Exercise requirements:
Could you restate the data word for word and drop the pictures?

---+---

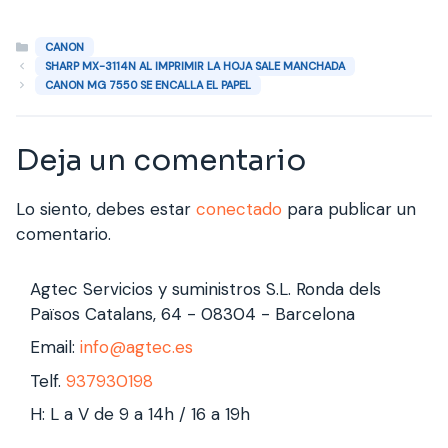
Categorías
CANON
SHARP MX-3114N AL IMPRIMIR LA HOJA SALE MANCHADA
CANON MG 7550 SE ENCALLA EL PAPEL
Deja un comentario
Lo siento, debes estar
conectado
para publicar un
comentario.
Agtec Servicios y suministros S.L. Ronda dels
Països Catalans, 64 - 08304 - Barcelona
Email:
info@agtec.es
Telf.
937930198
H: L a V de 9 a 14h / 16 a 19h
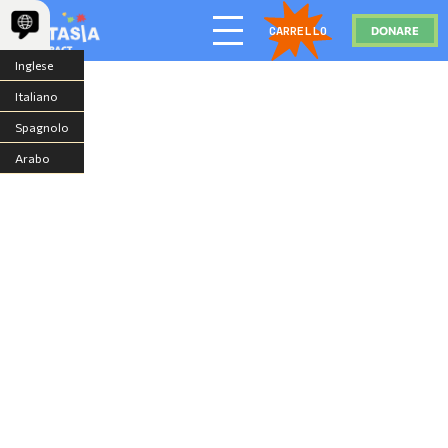
DONARE
CARRELLO
Inglese
Italiano
Spagnolo
Arabo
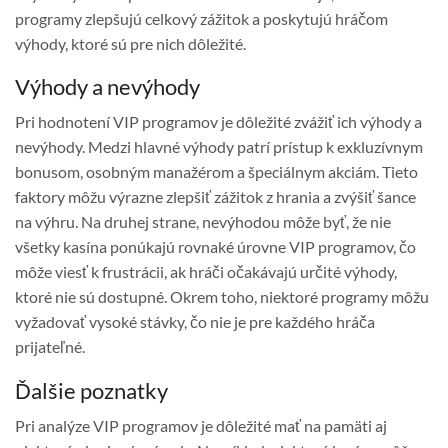
programy zlepšujú celkový zážitok a poskytujú hráčom
výhody, ktoré sú pre nich dôležité.
Výhody a nevýhody
Pri hodnotení VIP programov je dôležité zvážiť ich výhody a
nevýhody. Medzi hlavné výhody patrí prístup k exkluzívnym
bonusom, osobným manažérom a špeciálnym akciám. Tieto
faktory môžu výrazne zlepšiť zážitok z hrania a zvýšiť šance
na výhru. Na druhej strane, nevýhodou môže byť, že nie
všetky kasína ponúkajú rovnaké úrovne VIP programov, čo
môže viesť k frustrácii, ak hráči očakávajú určité výhody,
ktoré nie sú dostupné. Okrem toho, niektoré programy môžu
vyžadovať vysoké stávky, čo nie je pre každého hráča
prijateľné.
Ďalšie poznatky
Pri analýze VIP programov je dôležité mať na pamäti aj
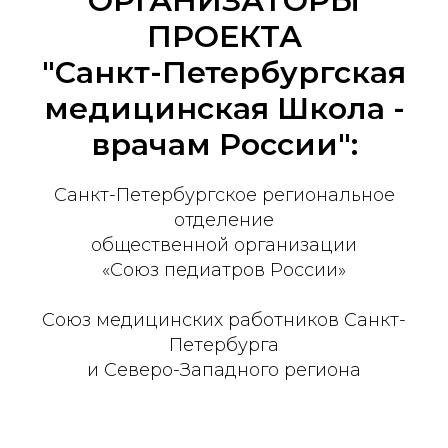
ОРГАНИЗАТОРЫ
ПРОЕКТА
"Санкт-Петербургская
медицинская Школа -
врачам России":
Санкт-Петербургское региональное
отделение
общественной организации
«Союз педиатров России»
Союз медицинских работников Санкт-
Петербурга
и Северо-Западного региона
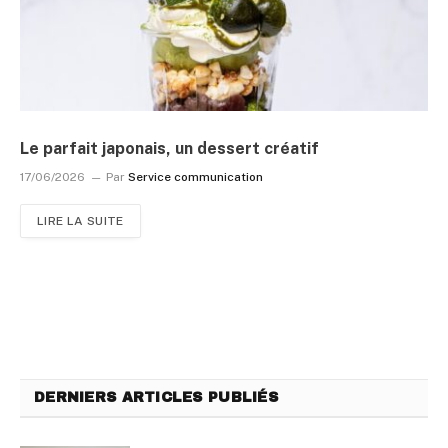
Le parfait japonais, un dessert créatif
17/06/2026
Par
Service communication
LIRE LA SUITE
DERNIERS ARTICLES PUBLIÉS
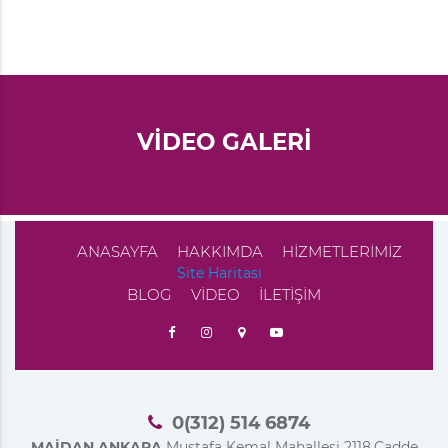
VİDEO GALERİ
ANASAYFA
HAKKIMDA
HİZMETLERİMİZ
Site Haritası
BLOG
VİDEO
İLETİŞİM
0(312) 514 6874
MAİDAN ANKARA
Mustafa Kemal Mahallesi 2118.Cadde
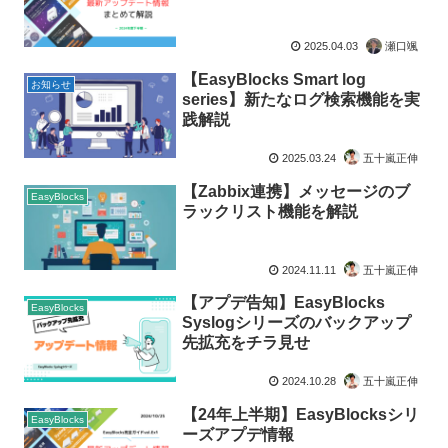
2025.04.03
瀬口颯
【EasyBlocks Smart log
お知らせ
series】新たなログ検索機能を実
践解説
2025.03.24
五十嵐正伸
【Zabbix連携】メッセージのブ
EasyBlocks
ラックリスト機能を解説
2024.11.11
五十嵐正伸
【アプデ告知】EasyBlocks
EasyBlocks
Syslogシリーズのバックアップ
先拡充をチラ見せ
2024.10.28
五十嵐正伸
【24年上半期】EasyBlocksシリ
EasyBlocks
ーズアプデ情報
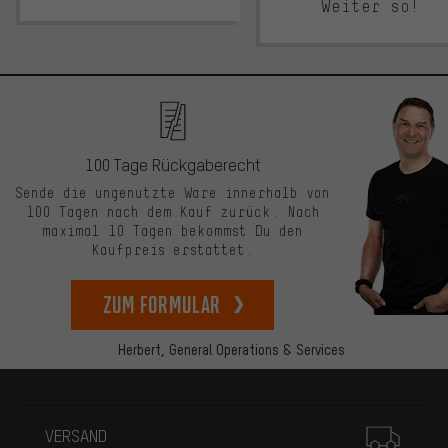
Weiter so!
100 Tage Rückgaberecht
Sende die ungenutzte Ware innerhalb von
100 Tagen nach dem Kauf zurück. Nach
maximal 10 Tagen bekommst Du den
Kaufpreis erstattet.
zum Formular
Herbert,
General Operations & Services
Mehr Informationen
VERSAND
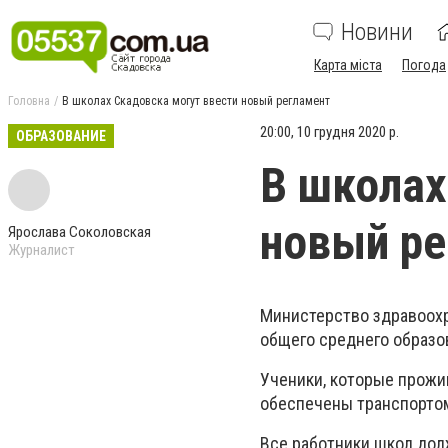
Новини
Карта міста
Погода
Головна
В школах Скадовска могут ввести новый регламент
20:00, 10 грудня 2020 р.
ОБРАЗОВАНИЕ
В школах
новый ре
Ярослава Соколовская
Журналист
Министерство здравоохр
общего среднего образо
Ученики, которые прожи
обеспечены транспортом
Все работники школ до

---+---

Written solution:
Categorías
CANON
SHARP MX-3114N AL IMPRIMIR LA HOJA SALE MANCHADA
CANON MG 7550 SE ENCALLA EL PAPEL
Deja un comentario
Lo siento, debes estar
conectado
para publicar un
comentario.
Agtec Servicios y suministros S.L. Ronda dels
Països Catalans, 64 - 08304 - Barcelona
Email:
info@agtec.es
Telf.
937930198
H: L a V de 9 a 14h / 16 a 19h
DONARE
CARRELLO
Inglese
Italiano
Spagnolo
Arabo
programy zlepšujú celkový zážitok a poskytujú hráčom
výhody, ktoré sú pre nich dôležité.
Výhody a nevýhody
Pri hodnotení VIP programov je dôležité zvážiť ich výhody a
nevýhody. Medzi hlavné výhody patrí prístup k exkluzívnym
bonusom, osobným manažérom a špeciálnym akciám. Tieto
faktory môžu výrazne zlepšiť zážitok z hrania a zvýšiť šance
na výhru. Na druhej strane, nevýhodou môže byť, že nie
všetky kasína ponúkajú rovnaké úrovne VIP programov, čo
môže viesť k frustrácii, ak hráči očakávajú určité výhody,
ktoré nie sú dostupné. Okrem toho, niektoré programy môžu
vyžadovať vysoké stávky, čo nie je pre každého hráča
prijateľné.
Ďalšie poznatky
Pri analýze VIP programov je dôležité mať na pamäti aj
ОРГАНИЗАТОРЫ
ПРОЕКТА
"Санкт-Петербургская
медицинская Школа -
врачам России":
Санкт-Петербургское региональное
отделение
общественной организации
«Союз педиатров России»
Союз медицинских работников Санкт-
Петербурга
и Северо-Западного региона
Le parfait japonais, un dessert créatif
17/06/2026
Par
Service communication
LIRE LA SUITE
DERNIERS ARTICLES PUBLIÉS
VİDEO GALERİ
ANASAYFA
HAKKIMDA
HİZMETLERİMİZ
Site Haritası
BLOG
VİDEO
İLETİŞİM
0(312) 514 6874
MAİDAN ANKARA
Mustafa Kemal Mahallesi 2118.Cadde
2025.04.03
瀬口颯
【EasyBlocks Smart log
お知らせ
series】新たなログ検索機能を実
践解説
2025.03.24
五十嵐正伸
【Zabbix連携】メッセージのブ
EasyBlocks
ラックリスト機能を解説
2024.11.11
五十嵐正伸
【アプデ告知】EasyBlocks
EasyBlocks
Syslogシリーズのバックアップ
先拡充をチラ見せ
2024.10.28
五十嵐正伸
【24年上半期】EasyBlocksシリ
EasyBlocks
ーズアプデ情報
Weiter so!
100 Tage Rückgaberecht
Sende die ungenutzte Ware innerhalb von
100 Tagen nach dem Kauf zurück. Nach
maximal 10 Tagen bekommst Du den
Kaufpreis erstattet.
zum Formular
Herbert,
General Operations & Services
Mehr Informationen
VERSAND
Новини
Карта міста
Погода
Головна
В школах Скадовска могут ввести новый регламент
20:00, 10 грудня 2020 р.
ОБРАЗОВАНИЕ
В школах
новый ре
Ярослава Соколовская
Журналист
Министерство здравоохр
общего среднего образо
Ученики, которые прожи
обеспечены транспортом
Все работники школ до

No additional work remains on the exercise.